Speaker 2 But for GPUs, the main way to get access has been over the last few years, due to the scarcity, has been to sign long-term contracts.
Speaker 2 And I think fundamentally, that's just not how startups should do it.
Speaker 2 And I kind of get it. It's been sort of supply-demand issues.
Speaker 2 Just looking at the CPU market,
Speaker 2 the fact that you have instant access to thousands of CPUs if you need it.
Speaker 2 My vision has always been it should be the same thing for GPUs.
Speaker 2 And that means, you know, especially as we shift more to inference, I think for training, it's been sort of a less of an issue because you can sort of just make use of the training resources you need.
Speaker 2 But for inference especially, you don't even know how much you need, right? Like in advance, it's very volatile.
Speaker 2 And it's a big challenge that we solve for a lot of customers is we're fully usage-based. So when you run things on modal, we charge you only for the time the container is actually running.
Speaker 2 And that's a massive hassle for customers' traditions, like doing the capacity planning and thinking how many GPUs.
Speaker 2 And then having the issue of like either you over-provision and you're paying for a lot of idle capacity, or you're under-provision, and then you have, you know,
Speaker 2 when you run the capacity shortage, like you have degradation in service. And so, whereas with Modal, we can handle these very bursty, very unpredictable workloads really well.
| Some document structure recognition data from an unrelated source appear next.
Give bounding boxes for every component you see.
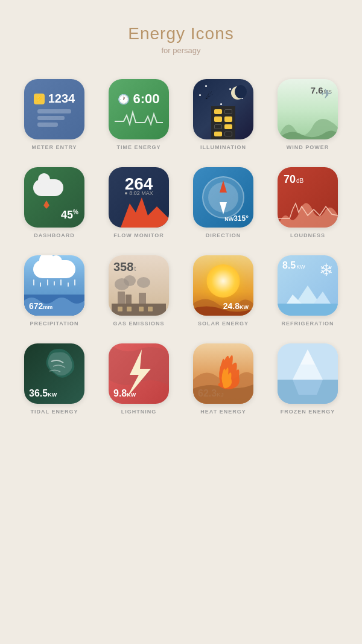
gas-unit: t xyxy=(134,266,136,272)
icon-box-dashboard[interactable]: 45% xyxy=(24,167,84,228)
icon-cell-wind-power: 7.6 MS ✈ WIND POWER xyxy=(272,79,344,150)
direction-value: NW315° xyxy=(224,214,249,223)
svg-rect-7 xyxy=(118,307,122,311)
icon-box-refrigeration[interactable]: 8.5 KW ❄ xyxy=(278,255,338,316)
meter-line-3 xyxy=(37,123,58,127)
solar-value: 24.8KW xyxy=(223,301,249,311)
icon-label-flow-monitor: FLOW MONITOR xyxy=(113,232,164,238)
refrig-value: 8.5 xyxy=(282,260,296,271)
icon-cell-direction: NW315° DIRECTION xyxy=(187,167,259,238)
icon-cell-time-energy: 🕐 6:00 TIME ENERGY xyxy=(103,79,175,150)
loudness-unit: dB xyxy=(296,177,303,184)
icon-box-solar-energy[interactable]: 24.8KW xyxy=(193,255,253,316)
moon-icon xyxy=(231,86,244,100)
icon-label-solar-energy: SOLAR ENERGY xyxy=(198,320,249,327)
icon-label-frozen-energy: FROZEN ENERGY xyxy=(281,409,335,415)
icon-cell-flow-monitor: 264 ● 8:02 MAX FLOW MONITOR xyxy=(103,167,175,238)
icon-box-illumination[interactable]: ☄ xyxy=(193,79,253,139)
icon-box-frozen-energy[interactable]: 17.3MT xyxy=(278,343,338,404)
bolt-icon: ⚡ xyxy=(34,94,45,104)
refrig-unit: KW xyxy=(296,264,305,270)
iceberg-svg xyxy=(278,282,338,316)
icon-box-time-energy[interactable]: 🕐 6:00 xyxy=(109,79,169,139)
icon-label-illumination: ILLUMINATION xyxy=(200,144,246,150)
icon-cell-refrigeration: 8.5 KW ❄ REFRIGERATION xyxy=(272,255,344,327)
icon-cell-meter-entry: ⚡ 1234 METER ENTRY xyxy=(18,79,91,150)
rain-drops xyxy=(30,279,78,287)
page-title: Energy Icons xyxy=(128,24,233,43)
svg-rect-10 xyxy=(148,307,153,311)
compass-icon xyxy=(202,176,244,218)
icon-cell-lightning: 9.8KW LIGHTNING xyxy=(103,343,175,415)
loudness-value: 70 xyxy=(284,173,296,186)
icon-cell-precipitation: 672mm PRECIPITATION xyxy=(18,255,91,327)
icon-cell-heat-energy: 62.3KJ HEAT ENERGY xyxy=(187,343,259,415)
wave-svg xyxy=(115,109,163,127)
icon-label-loudness: LOUDNESS xyxy=(290,232,325,238)
cloud-icon xyxy=(33,179,63,196)
icon-label-meter-entry: METER ENTRY xyxy=(31,144,77,150)
icon-label-heat-energy: HEAT ENERGY xyxy=(200,409,246,415)
icon-label-wind-power: WIND POWER xyxy=(287,144,329,150)
icon-box-wind-power[interactable]: 7.6 MS ✈ xyxy=(278,79,338,139)
gas-value: 358 xyxy=(113,260,133,274)
icon-box-precipitation[interactable]: 672mm xyxy=(24,255,84,316)
icon-label-precipitation: PRECIPITATION xyxy=(30,320,78,327)
icon-label-lightning: LIGHTNING xyxy=(121,409,157,415)
icon-label-time-energy: TIME ENERGY xyxy=(116,144,160,150)
icon-box-meter-entry[interactable]: ⚡ 1234 xyxy=(24,79,84,139)
icon-label-direction: DIRECTION xyxy=(206,232,241,238)
svg-marker-14 xyxy=(314,292,331,304)
cloud-precip-icon xyxy=(33,260,75,278)
meter-line-1 xyxy=(37,109,71,113)
icon-box-flow-monitor[interactable]: 264 ● 8:02 MAX xyxy=(109,167,169,228)
page-subtitle: for persagy xyxy=(161,46,200,55)
wind-hills-svg xyxy=(278,109,338,139)
flow-mountain-svg xyxy=(109,194,169,228)
clock-icon: 🕐 xyxy=(118,94,130,105)
svg-rect-11 xyxy=(278,304,338,316)
icon-cell-dashboard: 45% DASHBOARD xyxy=(18,167,91,238)
dashboard-value: 45% xyxy=(61,209,78,222)
icon-box-heat-energy[interactable]: 62.3KJ xyxy=(193,343,253,404)
icon-label-tidal-energy: TIDAL ENERGY xyxy=(31,409,78,415)
icon-cell-loudness: 70 dB LOUDNESS xyxy=(272,167,344,238)
heat-fire-svg xyxy=(193,343,253,404)
svg-point-1 xyxy=(124,275,136,286)
meter-value: 1234 xyxy=(48,92,75,106)
icon-cell-frozen-energy: 17.3MT FROZEN ENERGY xyxy=(272,343,344,415)
precip-value: 672mm xyxy=(29,301,52,311)
tidal-wave-svg xyxy=(24,343,84,404)
icon-box-lightning[interactable]: 9.8KW xyxy=(109,343,169,404)
icon-label-gas-emissions: GAS EMISSIONS xyxy=(113,320,164,327)
icon-label-dashboard: DASHBOARD xyxy=(34,232,75,238)
lightning-bolt-svg xyxy=(109,343,169,404)
icon-label-refrigeration: REFRIGERATION xyxy=(282,320,334,327)
time-value: 6:00 xyxy=(133,91,159,107)
snowflake-icon: ❄ xyxy=(319,260,333,280)
icon-cell-illumination: ☄ ILLUMINATION xyxy=(187,79,259,150)
icon-box-gas-emissions[interactable]: 358 t xyxy=(109,255,169,316)
sound-wave-svg xyxy=(278,197,338,228)
meter-line-2 xyxy=(37,116,65,120)
factory-svg xyxy=(109,273,169,316)
icon-box-loudness[interactable]: 70 dB xyxy=(278,167,338,228)
icon-box-direction[interactable]: NW315° xyxy=(193,167,253,228)
icon-grid: ⚡ 1234 METER ENTRY 🕐 6:00 xyxy=(18,79,344,415)
svg-rect-9 xyxy=(139,307,144,311)
svg-point-2 xyxy=(137,277,150,288)
icon-cell-tidal-energy: 36.5KW TIDAL ENERGY xyxy=(18,343,91,415)
icon-box-tidal-energy[interactable]: 36.5KW xyxy=(24,343,84,404)
icon-cell-solar-energy: 24.8KW SOLAR ENERGY xyxy=(187,255,259,327)
comet-icon: ☄ xyxy=(205,91,213,101)
drop-icon xyxy=(43,200,49,209)
frozen-iceberg-svg xyxy=(278,343,338,404)
building-icon xyxy=(211,106,235,139)
svg-rect-8 xyxy=(127,307,132,311)
icon-cell-gas-emissions: 358 t xyxy=(103,255,175,327)
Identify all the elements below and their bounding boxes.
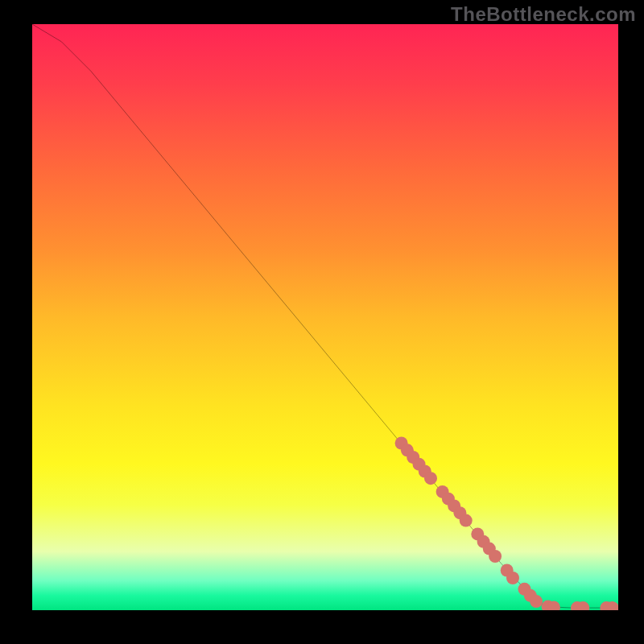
data-marker — [460, 514, 473, 527]
data-marker — [530, 595, 543, 608]
data-marker — [489, 550, 502, 563]
data-marker — [506, 572, 519, 584]
watermark-text: TheBottleneck.com — [451, 3, 636, 26]
chart-frame: TheBottleneck.com — [0, 0, 644, 644]
data-marker — [424, 472, 437, 485]
marker-layer — [32, 24, 618, 610]
marker-group — [395, 437, 618, 611]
Speaker 2 Cause we basically take all these user workloads and just run a big pool of thousands of GPUs across many different customers.
Speaker 1 Yeah. One of the things that always struck me about training is to your point, you kind of spin up a giant cluster, you run a huge supercomputer, right?
Speaker 1
And then you run it for months in some cases, and then your output is a file. And that's literally what you've generated.
You know, it's kind of insane if you think about it.
Speaker 1 And that file, in some sense, is a representation of the entire internet or some corpus of human knowledge or whatever.
Speaker 1 And then to your point, with inference, you need a bit more flexibility in terms of spinning things up and down, or alternatively, if you're doing shorter training runs or certain aspects of post-training, you may need more flexible capacity to deal with.
Speaker 2
Totally. And that's something we're really interested in right now.
Like traditionally, most of Modal has always been inference. Like, that's been our main use case.
Speaker 2 But we're really interested also in training.
Speaker 2 So, in particular, like, probably focus more on these shorter, like, very bursty sort of experimental training runs, not the like very big training runs, because I think that's a very different market.
Speaker 1 So, that's like a very interesting thing we're going to have to. How do you think about meeting people's end-to-end needs? So, I know that there's a lot of other things that people do.
Speaker 1 There's, you know, a lot of people are using RAG
Speaker 1 to basically augment what they're doing. Or,
Speaker 1 you know, there's a variety of different things that people are now doing at time of inference in terms of using compute to
Speaker 1 take different approaches there. You know,
Speaker 1 I'm a little bit curious how you think about the end-to-end stack of things that could be provided as infrastructure and where Modal focuses or wants to focus.
Speaker 2 Yeah, totally. I mean, our goal has always been to build a platform and cover like the end-to-end use case.
Speaker 2 It just turned out that inference was, we were well positioned to focus on that as our first killer app.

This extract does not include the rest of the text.